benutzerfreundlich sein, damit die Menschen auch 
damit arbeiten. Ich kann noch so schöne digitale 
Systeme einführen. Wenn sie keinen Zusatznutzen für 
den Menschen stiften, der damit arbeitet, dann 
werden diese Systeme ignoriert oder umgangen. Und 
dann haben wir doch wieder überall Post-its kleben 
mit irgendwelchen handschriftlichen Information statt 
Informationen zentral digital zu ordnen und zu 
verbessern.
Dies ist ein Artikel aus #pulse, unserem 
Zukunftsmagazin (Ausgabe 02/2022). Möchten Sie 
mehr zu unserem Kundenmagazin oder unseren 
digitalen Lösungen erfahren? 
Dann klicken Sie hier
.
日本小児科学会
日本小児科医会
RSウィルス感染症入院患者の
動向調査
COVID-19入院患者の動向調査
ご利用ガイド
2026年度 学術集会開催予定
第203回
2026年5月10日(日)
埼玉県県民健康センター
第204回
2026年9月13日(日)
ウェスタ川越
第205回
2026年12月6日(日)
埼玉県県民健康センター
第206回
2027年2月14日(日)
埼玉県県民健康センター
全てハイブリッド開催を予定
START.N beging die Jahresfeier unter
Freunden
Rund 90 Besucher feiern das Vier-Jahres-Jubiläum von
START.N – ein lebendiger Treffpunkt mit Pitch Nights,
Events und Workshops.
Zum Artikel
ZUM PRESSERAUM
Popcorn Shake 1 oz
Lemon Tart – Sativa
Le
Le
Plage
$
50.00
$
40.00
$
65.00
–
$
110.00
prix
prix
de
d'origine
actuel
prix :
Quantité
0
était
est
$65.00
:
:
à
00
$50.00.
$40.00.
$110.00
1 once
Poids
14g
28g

──────────────────────────────

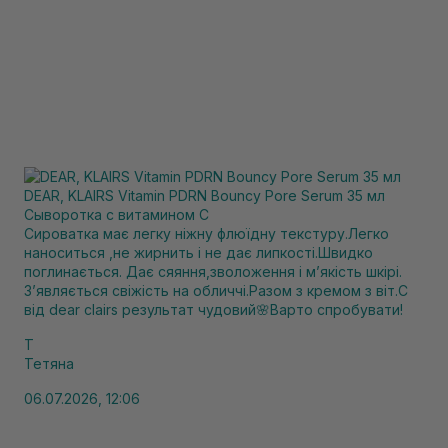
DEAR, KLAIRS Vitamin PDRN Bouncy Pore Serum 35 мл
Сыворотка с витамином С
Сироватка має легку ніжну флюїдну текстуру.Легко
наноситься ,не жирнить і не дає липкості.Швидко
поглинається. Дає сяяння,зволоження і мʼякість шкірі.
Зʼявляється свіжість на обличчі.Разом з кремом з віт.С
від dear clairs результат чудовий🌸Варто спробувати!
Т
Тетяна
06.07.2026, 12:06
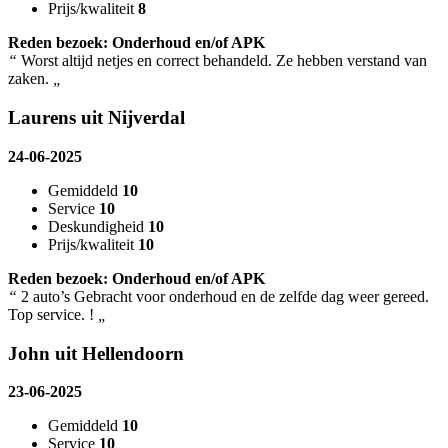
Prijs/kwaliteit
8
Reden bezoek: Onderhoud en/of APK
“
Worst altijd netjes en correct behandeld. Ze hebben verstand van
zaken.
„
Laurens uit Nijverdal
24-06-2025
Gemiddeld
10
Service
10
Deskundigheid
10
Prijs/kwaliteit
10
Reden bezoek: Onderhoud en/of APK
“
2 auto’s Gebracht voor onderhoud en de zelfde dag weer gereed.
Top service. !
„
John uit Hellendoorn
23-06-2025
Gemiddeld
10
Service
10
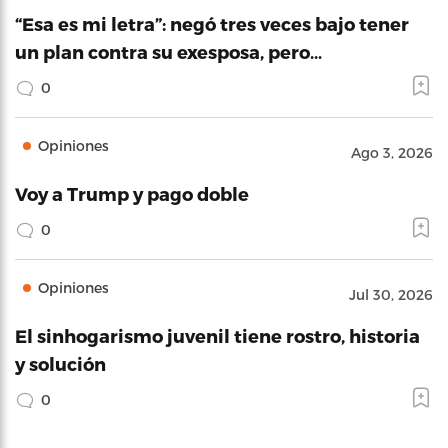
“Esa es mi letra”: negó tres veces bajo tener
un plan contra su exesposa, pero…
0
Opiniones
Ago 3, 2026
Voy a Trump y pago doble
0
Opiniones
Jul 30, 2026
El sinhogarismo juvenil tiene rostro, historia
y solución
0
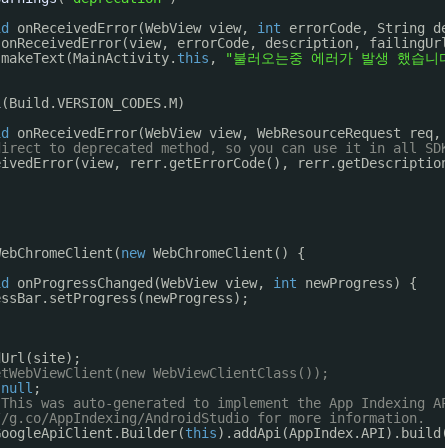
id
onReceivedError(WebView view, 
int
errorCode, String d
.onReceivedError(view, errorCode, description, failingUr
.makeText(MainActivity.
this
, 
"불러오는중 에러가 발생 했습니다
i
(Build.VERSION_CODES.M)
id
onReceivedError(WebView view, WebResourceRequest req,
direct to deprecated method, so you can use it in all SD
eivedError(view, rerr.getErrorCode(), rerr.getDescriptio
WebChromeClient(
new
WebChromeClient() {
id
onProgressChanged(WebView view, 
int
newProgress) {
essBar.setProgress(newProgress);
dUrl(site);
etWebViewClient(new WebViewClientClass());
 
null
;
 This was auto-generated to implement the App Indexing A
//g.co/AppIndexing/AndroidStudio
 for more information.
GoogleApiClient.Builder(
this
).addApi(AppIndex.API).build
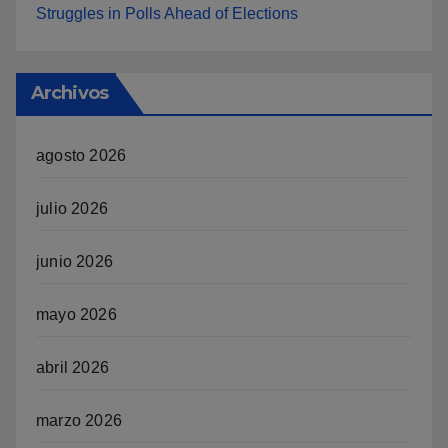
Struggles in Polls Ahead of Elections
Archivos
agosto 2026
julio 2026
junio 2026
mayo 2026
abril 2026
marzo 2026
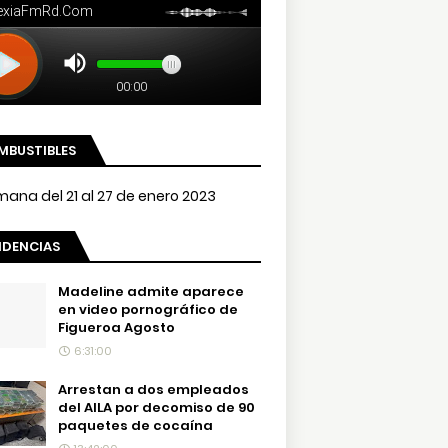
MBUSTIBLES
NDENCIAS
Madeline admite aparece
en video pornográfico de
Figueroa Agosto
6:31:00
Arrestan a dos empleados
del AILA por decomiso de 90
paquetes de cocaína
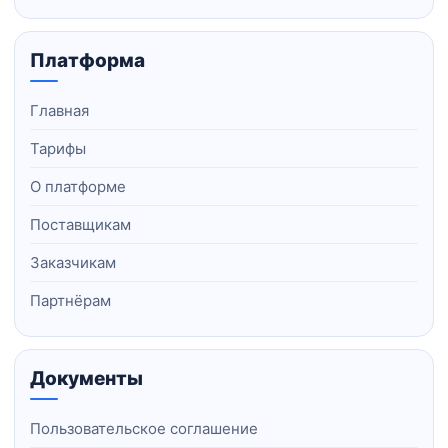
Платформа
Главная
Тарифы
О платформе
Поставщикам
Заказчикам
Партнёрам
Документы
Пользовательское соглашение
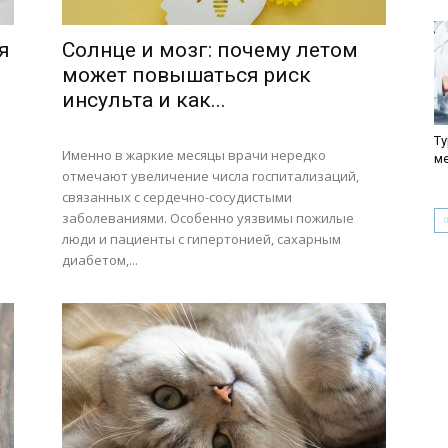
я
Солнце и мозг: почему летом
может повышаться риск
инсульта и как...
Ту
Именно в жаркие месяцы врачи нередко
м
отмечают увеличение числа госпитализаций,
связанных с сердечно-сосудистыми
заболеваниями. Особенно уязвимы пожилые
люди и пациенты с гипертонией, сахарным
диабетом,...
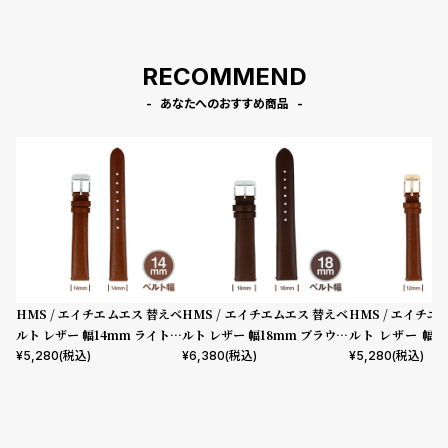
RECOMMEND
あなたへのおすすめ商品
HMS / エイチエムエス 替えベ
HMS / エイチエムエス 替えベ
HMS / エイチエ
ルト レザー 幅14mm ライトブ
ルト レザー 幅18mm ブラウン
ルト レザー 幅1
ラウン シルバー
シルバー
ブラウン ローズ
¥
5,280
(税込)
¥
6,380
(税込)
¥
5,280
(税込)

──────────────────────────────

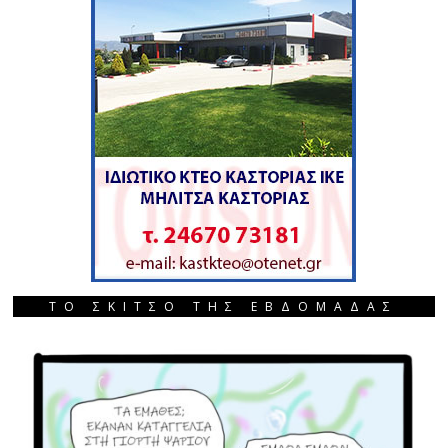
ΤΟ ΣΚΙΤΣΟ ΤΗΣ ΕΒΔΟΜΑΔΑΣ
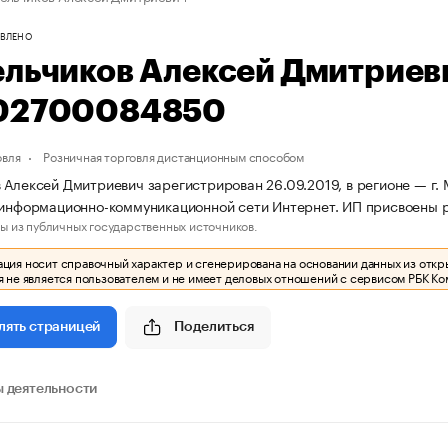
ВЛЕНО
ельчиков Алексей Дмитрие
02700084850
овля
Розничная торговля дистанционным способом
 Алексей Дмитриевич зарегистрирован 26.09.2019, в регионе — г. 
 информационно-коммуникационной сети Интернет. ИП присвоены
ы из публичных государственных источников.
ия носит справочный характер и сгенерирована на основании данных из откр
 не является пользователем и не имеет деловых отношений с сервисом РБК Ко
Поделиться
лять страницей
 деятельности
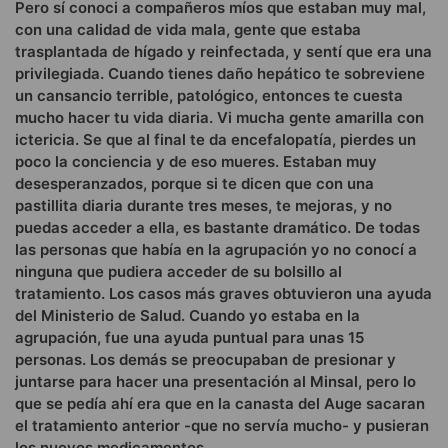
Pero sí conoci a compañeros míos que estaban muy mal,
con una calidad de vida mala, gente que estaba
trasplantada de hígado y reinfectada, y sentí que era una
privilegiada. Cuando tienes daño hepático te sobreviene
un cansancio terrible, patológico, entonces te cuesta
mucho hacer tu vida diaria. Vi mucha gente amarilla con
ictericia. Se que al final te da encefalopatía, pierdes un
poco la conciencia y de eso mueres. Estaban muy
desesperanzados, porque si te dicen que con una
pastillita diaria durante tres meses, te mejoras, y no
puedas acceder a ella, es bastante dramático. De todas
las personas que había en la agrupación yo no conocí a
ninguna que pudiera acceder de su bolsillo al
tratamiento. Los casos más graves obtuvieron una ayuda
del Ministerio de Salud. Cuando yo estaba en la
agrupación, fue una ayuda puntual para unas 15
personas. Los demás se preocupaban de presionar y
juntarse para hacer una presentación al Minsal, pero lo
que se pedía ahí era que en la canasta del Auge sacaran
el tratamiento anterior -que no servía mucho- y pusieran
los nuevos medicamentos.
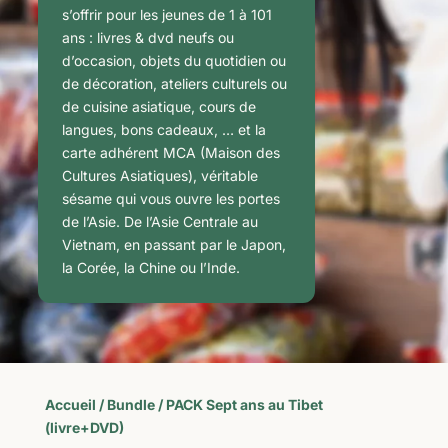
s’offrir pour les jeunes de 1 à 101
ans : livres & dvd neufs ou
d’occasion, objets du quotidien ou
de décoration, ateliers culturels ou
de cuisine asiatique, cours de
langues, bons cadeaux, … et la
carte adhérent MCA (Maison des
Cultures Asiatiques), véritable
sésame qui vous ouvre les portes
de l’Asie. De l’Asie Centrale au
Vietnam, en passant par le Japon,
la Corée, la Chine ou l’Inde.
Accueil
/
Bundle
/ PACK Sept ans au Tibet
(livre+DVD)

──────────────────────────────

- _TASK GOAL_: Look back at the entries above and repeat, unchanged, every line from the line holding "Dies ist ein Artikel aus #pulse, unserem" through the line holding "2026年5月10日(日)".

- _RESPONSE_:
Dies ist ein Artikel aus #pulse, unserem 
Zukunftsmagazin (Ausgabe 02/2022). Möchten Sie 
mehr zu unserem Kundenmagazin oder unseren 
digitalen Lösungen erfahren? 
Dann klicken Sie hier
.
日本小児科学会
日本小児科医会
RSウィルス感染症入院患者の
動向調査
COVID-19入院患者の動向調査
ご利用ガイド
2026年度 学術集会開催予定
第203回
2026年5月10日(日)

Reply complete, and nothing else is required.